### EXERCISE INSTRUCTIONS
Of the records that follow, copy only the lines from the line containing "Hebdomada IVa post Pentecosten" to the line containing "Yaprak-Tohum Su", both included, exactly as written.

### RECORDED DATA
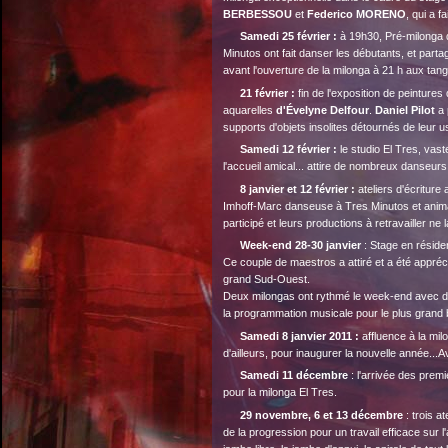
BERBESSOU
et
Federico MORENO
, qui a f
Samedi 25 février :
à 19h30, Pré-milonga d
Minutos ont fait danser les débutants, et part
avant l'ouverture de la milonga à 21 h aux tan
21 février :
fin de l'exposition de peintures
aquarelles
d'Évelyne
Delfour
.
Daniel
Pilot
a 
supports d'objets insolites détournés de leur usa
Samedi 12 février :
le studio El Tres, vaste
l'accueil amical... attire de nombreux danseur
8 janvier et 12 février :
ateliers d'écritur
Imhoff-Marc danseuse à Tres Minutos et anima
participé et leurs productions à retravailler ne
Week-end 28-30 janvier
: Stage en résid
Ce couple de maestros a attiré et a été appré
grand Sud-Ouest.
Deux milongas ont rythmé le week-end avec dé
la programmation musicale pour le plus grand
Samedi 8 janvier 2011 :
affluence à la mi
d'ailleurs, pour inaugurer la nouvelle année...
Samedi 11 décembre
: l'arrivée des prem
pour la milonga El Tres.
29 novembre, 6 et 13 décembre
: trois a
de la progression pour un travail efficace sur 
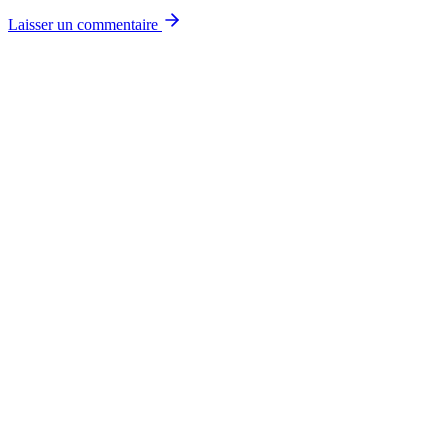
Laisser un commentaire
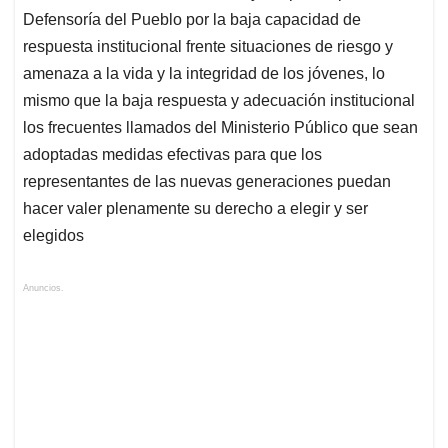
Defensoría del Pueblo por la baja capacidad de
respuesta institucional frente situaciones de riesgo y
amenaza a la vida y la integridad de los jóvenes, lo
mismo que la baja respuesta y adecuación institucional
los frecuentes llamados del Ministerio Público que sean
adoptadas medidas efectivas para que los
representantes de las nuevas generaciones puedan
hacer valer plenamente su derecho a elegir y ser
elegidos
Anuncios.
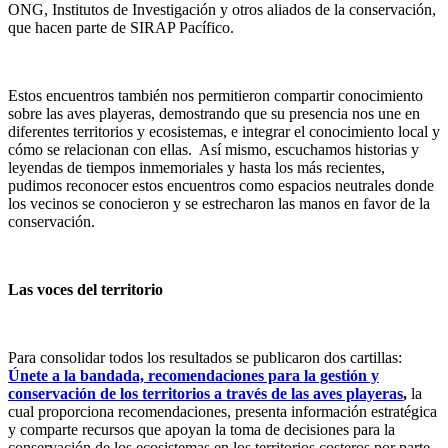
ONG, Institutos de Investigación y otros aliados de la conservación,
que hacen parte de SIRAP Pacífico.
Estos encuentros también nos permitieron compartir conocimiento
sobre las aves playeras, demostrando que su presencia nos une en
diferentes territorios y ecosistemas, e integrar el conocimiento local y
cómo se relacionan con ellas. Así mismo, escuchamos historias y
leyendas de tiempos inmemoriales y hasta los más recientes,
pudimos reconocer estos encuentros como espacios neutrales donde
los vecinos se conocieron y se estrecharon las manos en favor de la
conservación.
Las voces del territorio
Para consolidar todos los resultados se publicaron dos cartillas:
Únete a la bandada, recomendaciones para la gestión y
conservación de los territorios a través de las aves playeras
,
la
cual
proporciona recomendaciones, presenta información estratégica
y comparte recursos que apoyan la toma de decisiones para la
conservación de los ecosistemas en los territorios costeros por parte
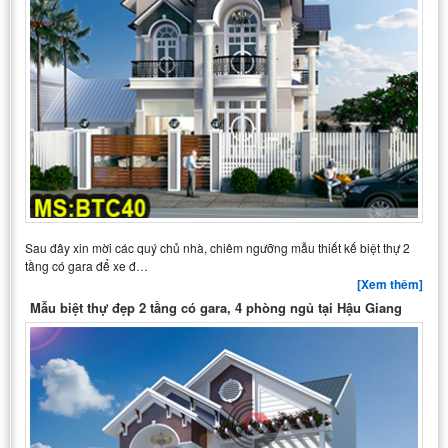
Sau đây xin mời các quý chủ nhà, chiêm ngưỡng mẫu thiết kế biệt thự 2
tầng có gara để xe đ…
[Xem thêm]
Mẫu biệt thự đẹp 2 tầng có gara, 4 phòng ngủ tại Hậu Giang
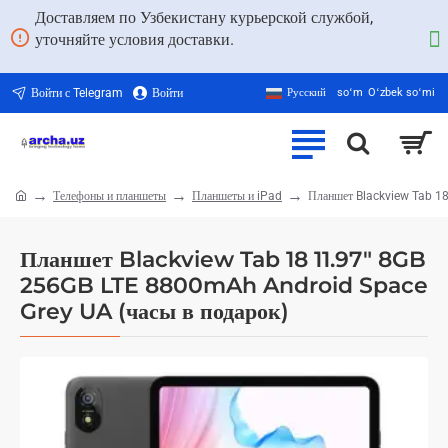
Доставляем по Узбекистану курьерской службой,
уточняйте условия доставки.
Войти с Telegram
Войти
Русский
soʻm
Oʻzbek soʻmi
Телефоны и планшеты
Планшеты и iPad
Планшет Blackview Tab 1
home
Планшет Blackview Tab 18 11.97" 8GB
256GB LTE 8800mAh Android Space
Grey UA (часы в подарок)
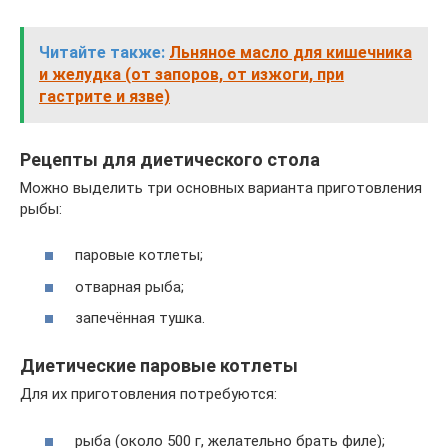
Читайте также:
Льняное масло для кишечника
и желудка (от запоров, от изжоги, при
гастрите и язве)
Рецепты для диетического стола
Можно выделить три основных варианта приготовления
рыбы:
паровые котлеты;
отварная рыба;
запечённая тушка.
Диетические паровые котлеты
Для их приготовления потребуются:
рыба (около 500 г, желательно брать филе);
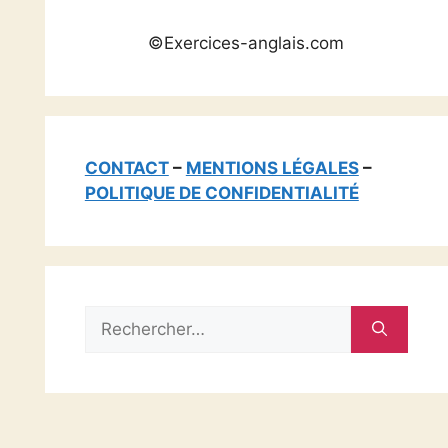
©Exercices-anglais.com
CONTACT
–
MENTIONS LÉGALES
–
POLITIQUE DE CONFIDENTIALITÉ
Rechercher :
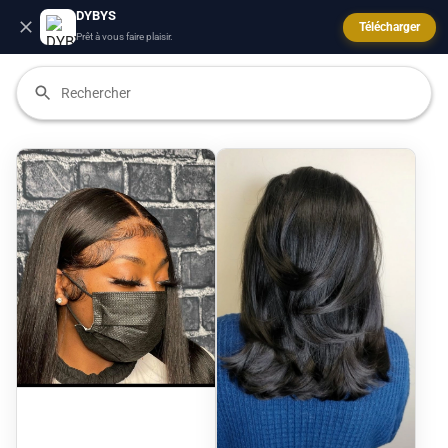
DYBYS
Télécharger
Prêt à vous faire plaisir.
---
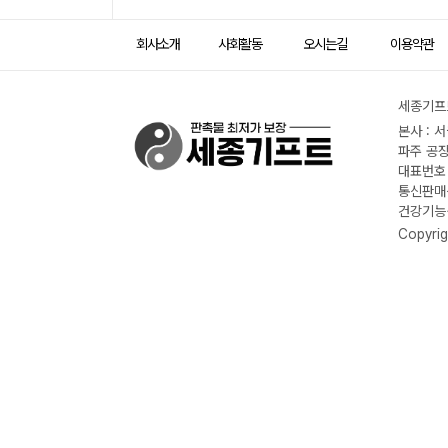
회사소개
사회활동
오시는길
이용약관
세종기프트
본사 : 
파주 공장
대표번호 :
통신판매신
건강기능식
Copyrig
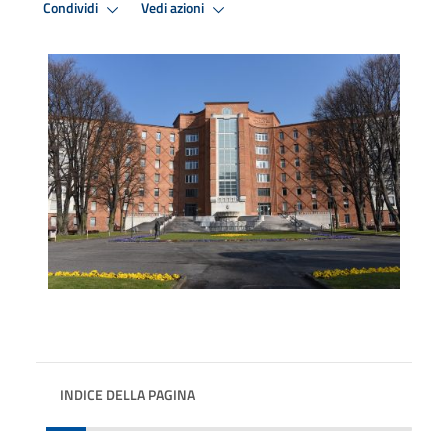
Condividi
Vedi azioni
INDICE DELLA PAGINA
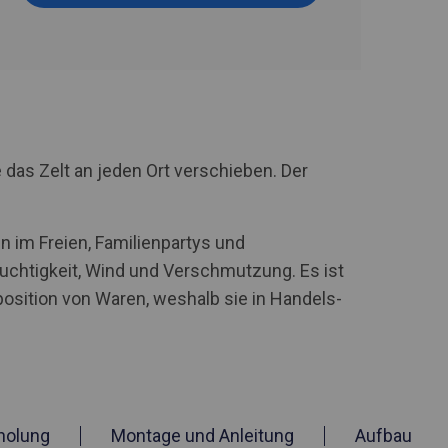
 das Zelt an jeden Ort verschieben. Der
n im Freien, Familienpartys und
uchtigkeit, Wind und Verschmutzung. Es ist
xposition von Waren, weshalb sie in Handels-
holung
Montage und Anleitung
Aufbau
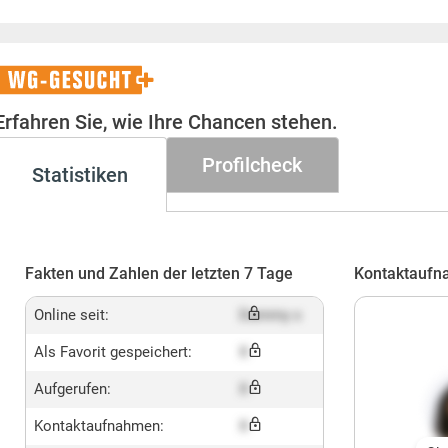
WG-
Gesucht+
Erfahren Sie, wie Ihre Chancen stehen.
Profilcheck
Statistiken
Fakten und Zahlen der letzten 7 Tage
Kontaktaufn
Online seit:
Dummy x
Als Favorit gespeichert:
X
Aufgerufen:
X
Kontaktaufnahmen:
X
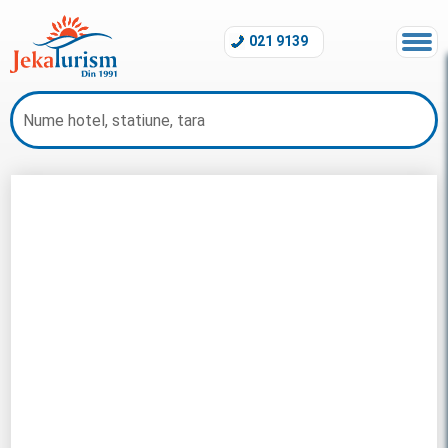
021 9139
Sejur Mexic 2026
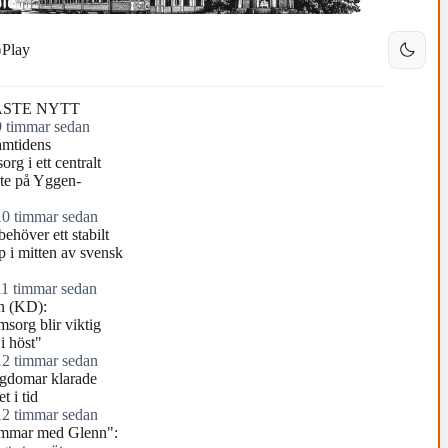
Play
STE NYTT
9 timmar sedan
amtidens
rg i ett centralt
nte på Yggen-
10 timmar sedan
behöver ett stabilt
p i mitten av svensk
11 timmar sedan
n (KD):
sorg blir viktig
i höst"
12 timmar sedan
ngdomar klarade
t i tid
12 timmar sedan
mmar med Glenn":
* * *
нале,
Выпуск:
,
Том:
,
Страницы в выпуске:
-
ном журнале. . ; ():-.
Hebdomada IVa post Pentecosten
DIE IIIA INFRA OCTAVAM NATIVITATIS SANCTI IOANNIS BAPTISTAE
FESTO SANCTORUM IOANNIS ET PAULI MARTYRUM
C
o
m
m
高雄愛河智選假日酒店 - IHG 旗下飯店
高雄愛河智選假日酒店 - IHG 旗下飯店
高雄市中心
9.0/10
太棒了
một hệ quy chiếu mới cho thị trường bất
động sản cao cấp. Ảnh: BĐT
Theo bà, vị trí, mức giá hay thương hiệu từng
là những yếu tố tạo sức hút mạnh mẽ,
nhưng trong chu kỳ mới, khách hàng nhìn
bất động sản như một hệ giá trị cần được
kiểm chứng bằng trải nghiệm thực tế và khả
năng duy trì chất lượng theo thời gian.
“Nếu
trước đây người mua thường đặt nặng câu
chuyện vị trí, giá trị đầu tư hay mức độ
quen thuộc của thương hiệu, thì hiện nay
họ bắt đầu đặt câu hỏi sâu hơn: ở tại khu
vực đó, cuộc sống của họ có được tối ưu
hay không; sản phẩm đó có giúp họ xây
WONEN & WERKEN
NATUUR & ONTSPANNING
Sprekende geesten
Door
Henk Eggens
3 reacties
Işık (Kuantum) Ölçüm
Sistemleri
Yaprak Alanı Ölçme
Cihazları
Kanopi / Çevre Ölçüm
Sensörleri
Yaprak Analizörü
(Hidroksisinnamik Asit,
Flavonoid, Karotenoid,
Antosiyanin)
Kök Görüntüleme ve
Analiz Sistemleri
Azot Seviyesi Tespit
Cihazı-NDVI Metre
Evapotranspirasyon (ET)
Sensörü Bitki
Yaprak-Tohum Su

### ANSWER FOR THIS EXERCISE
Hebdomada IVa post Pentecosten
DIE IIIA INFRA OCTAVAM NATIVITATIS SANCTI IOANNIS BAPTISTAE
FESTO SANCTORUM IOANNIS ET PAULI MARTYRUM
C
o
m
m
高雄愛河智選假日酒店 - IHG 旗下飯店
高雄愛河智選假日酒店 - IHG 旗下飯店
高雄市中心
9.0/10
太棒了
một hệ quy chiếu mới cho thị trường bất
động sản cao cấp. Ảnh: BĐT
Theo bà, vị trí, mức giá hay thương hiệu từng
là những yếu tố tạo sức hút mạnh mẽ,
nhưng trong chu kỳ mới, khách hàng nhìn
bất động sản như một hệ giá trị cần được
kiểm chứng bằng trải nghiệm thực tế và khả
năng duy trì chất lượng theo thời gian.
“Nếu
trước đây người mua thường đặt nặng câu
chuyện vị trí, giá trị đầu tư hay mức độ
quen thuộc của thương hiệu, thì hiện nay
họ bắt đầu đặt câu hỏi sâu hơn: ở tại khu
vực đó, cuộc sống của họ có được tối ưu
hay không; sản phẩm đó có giúp họ xây
WONEN & WERKEN
NATUUR & ONTSPANNING
Sprekende geesten
Door
Henk Eggens
3 reacties
Işık (Kuantum) Ölçüm
Sistemleri
Yaprak Alanı Ölçme
Cihazları
Kanopi / Çevre Ölçüm
Sensörleri
Yaprak Analizörü
(Hidroksisinnamik Asit,
Flavonoid, Karotenoid,
Antosiyanin)
Kök Görüntüleme ve
Analiz Sistemleri
Azot Seviyesi Tespit
Cihazı-NDVI Metre
Evapotranspirasyon (ET)
Sensörü Bitki
Yaprak-Tohum Su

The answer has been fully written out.